Momenteel worden er nog enkele geredde exemplaren bewaard in de archieven van het G.O.F. Ongeveer 2800 waarvan 600 originelen en 2200 die met de hand werden overgeschreven door Jean Bidegain, die aan de basis lag van het aan het licht komen van de feiten, worden bewaard in het fonds van de nationalistische député Guyot de Villeneuve in de Archives Nationales de France.*71 Bidegain verliet aansluitend de vrijmetselarij. Opvallend is dat heel wat vrijmetselaars de actie als legitiem beschouwden omdat ze ten dienste stond van de republiek. Andere vrijmetselaars hielden er echter een geheel andere mening op na en stelden dat de vrijmetselarij zich door het activisme van een deel van haar leden bijzonder ver van haar oorspronkelijke filosofische en humanistische doel had begeven. Opmerkelijk was dat er onder de députés die vrijmetselaar waren slechts weinigen bereid bleken te zijn om steun te verlenen aan hun broeders-spionnen. De twee spilfiguren in de zaak werden buiten spel gezet. Kapitein Mollin bij het Ministerie van Oorlog werd gedwongen om af te treden en Amédée Vadecard kwam op een zijspoor terecht. De toenmalige Grootmeester van het G.O.F., Louis Lafferre, nam de
volle verantwoordelijkheid voor de zaak op zich. Hij wou hiermee vermijden dat werkplaatsen die van niets wisten, slachtoffer zouden worden van de hevige campagnes die tegen het G.O.F. losbarstten en tegen de maçonnerie in bredere zin. Lafferre verklaarde dat de fiches werden opgesteld door individuele leden van het G.O.F. die verdoken opereerden binnen de Obediëntie.*72 Hoewel er nog steeds openlijk of meer verholen naar verwezen wordt, kan niet bepaald worden in hoeverre dit maçonniek activisme geleid heeft tot het aanstellen van minder competente officieren en wat hiervan het effect is geweest tijdens de eerste oorlogsmaanden in gevechtssituaties. Een heikel punt is en blijft in deze context opperbevelhebber Joseph Joffre die bijzonder veel kritiek kreeg op zijn handelen en acties tijdens de Eerste Wereldoorlog.
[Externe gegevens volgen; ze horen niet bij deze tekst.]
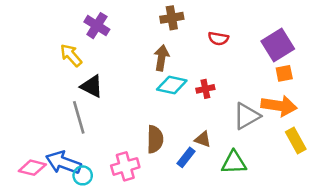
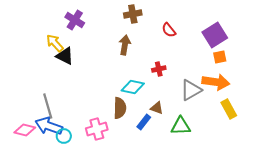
red semicircle: (218, 39) -> (169, 30), turned 42
cyan diamond: (172, 85) -> (133, 87), moved
black triangle: (92, 86) -> (65, 56), moved
gray line: (79, 117) -> (48, 106), moved

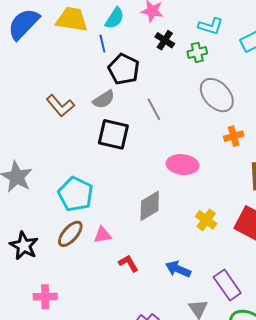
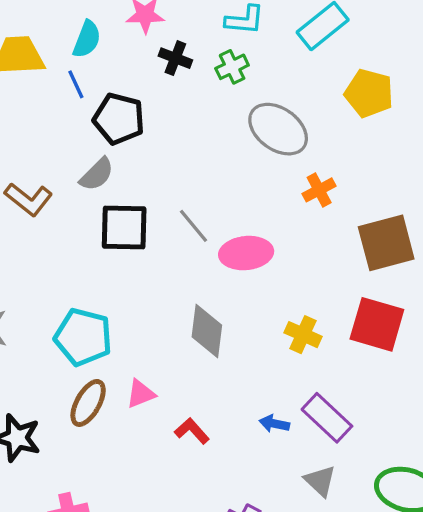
gray line: (154, 109) -> (194, 226), moved
gray diamond: (150, 206) -> (207, 331), turned -40
blue arrow: (178, 269) -> (274, 424), size x0.7
purple rectangle: (227, 285) -> (327, 418), moved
Er werd en wordt nog steeds gezegd dat hij zijn functie als opperbevelhebber verkreeg omdat ook Joffre vrijmetselaar was. Joffre zou hierdoor voorrang verkregen hebben op generaal Pau. Van Paul Pau wist men dat hij een notoir klerikaal was.*73 L’affaire des fiches zorgde alleszins voor een bijzonder negatieve beeldvorming op de vrijmetselarij in het algemeen en het Grand Orient de France in het bijzonder. Het gaf voeding aan de antimaçonnerie en het zorgde voor een wrange nasmaak bij al wie doordit maçonniek activisme getroffen werd. Eén van de slachtoffers van deze affaire was Philippe Pétain, de latere bevelhebber van de Franse troepen bij Verdun. Bij het uitbreken van de Eerste Wereldoorlog had hij ondanks zijn 58 jaar nog steeds de rang van kolonel. Een negatieve fichering die werd opgesteld door kapitein-vrijmetselaar Pasquier, die samen met commandant Doret behoorde tot de oprichters van de fraternelle Solmer, zorgde ervoor dat Pétain een verdere promotie mocht vergeten toen hij nog het bevel voerde over het 104de Linie-regiment.*74 Het zal bij Pétain een blijvende haat tegen de vrijmetselarij teweegbrengen die tijdens de Tweede Wereldoorlog tot uiting zal komen in onder meer een aantal antimaçonnieke Vichy-wetten.*75
Heel de zaak vertroebelt bovendien tot op de dag van vandaag de relatie tussen het Grand Orient de France en het Ossuaire de Douaumont, waarvan Pétain tot aan zijn dood erevoorzitter was. Het is één van de redenen waarom de vrijmetselaars die bij Verdun sneuvelden geen gedenksteen kregen in het Ossuaire. Pas in juli 2017 zal de Obediëntie uiteindelijk zelf het initiatief nemen om een gedenksteen op te richten in Fleury-devant-Douaumont voor de gevallen broeders tijdens de slag bij Verdun.
Bronnen:
- *64 Valance, G. (2020, 29 november). “Histoire : quand la Troisième République domptait les cathos.L’actualité expliquée par l’Histoire”. Marianne net. Consult. 15/10/2021. https://www.marianne.net/culture/histoire-quand-la-troisieme-republique-domptait-les-cathos
- *65 Binot, J.-M. (2008). “L’affaire des fiches. Quand le Grand Orient de France espionnait l’armée française.” Entretien avec Emmanuel Thiébot. In: Humanisme, n°281/2, p. 93.
- *66 Ibidem, p. 94.
- *67 Ibidem, p. 94. ; Zie ook: Thiébot, E. (2021). Le scandale oublié de la IIIe République. Le Grand Orient de France et l’affaire des fiches. Malakoff, Éditions Dunod, Coll. EKHO.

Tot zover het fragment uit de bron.